**INSTRUCTIONS TO FOLLOW:**
Set down exactly the lines from the one containing "Matériel (708, 47)" through the last line of the data below, and no others.

[Collected data entries]

- Opening Delimiter -

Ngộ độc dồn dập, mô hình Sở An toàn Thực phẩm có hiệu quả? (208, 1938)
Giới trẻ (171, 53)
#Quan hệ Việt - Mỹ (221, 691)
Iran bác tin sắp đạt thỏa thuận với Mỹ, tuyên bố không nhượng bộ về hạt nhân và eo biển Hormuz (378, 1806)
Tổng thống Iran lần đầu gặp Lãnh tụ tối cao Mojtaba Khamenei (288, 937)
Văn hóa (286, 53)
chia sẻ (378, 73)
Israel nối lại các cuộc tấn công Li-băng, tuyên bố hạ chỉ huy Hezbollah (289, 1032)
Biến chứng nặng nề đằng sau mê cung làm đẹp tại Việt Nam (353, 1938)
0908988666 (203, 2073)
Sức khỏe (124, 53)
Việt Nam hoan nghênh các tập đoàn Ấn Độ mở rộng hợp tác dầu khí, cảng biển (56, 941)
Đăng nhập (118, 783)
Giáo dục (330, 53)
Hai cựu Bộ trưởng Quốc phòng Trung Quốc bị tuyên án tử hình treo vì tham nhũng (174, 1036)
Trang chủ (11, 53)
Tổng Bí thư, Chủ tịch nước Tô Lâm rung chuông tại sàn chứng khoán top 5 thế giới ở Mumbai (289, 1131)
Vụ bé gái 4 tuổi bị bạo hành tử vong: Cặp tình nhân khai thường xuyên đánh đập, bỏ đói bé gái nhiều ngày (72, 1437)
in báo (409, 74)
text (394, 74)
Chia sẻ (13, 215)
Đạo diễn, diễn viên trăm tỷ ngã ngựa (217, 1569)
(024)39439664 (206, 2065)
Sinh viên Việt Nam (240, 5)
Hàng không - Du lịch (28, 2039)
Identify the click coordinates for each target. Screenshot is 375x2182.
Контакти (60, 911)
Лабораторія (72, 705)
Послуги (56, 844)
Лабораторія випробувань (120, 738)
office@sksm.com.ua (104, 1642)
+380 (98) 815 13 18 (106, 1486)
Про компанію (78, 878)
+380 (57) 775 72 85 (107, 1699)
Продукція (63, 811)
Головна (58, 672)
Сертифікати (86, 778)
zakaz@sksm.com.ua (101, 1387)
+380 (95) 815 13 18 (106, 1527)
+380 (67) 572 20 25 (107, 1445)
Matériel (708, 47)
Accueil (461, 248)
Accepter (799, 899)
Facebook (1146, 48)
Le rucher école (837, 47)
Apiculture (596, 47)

- Closing Delimiter -

**RESPONSE TO THE EXERCISE:**
Matériel (708, 47)
Accueil (461, 248)
Accepter (799, 899)
Facebook (1146, 48)
Le rucher école (837, 47)
Apiculture (596, 47)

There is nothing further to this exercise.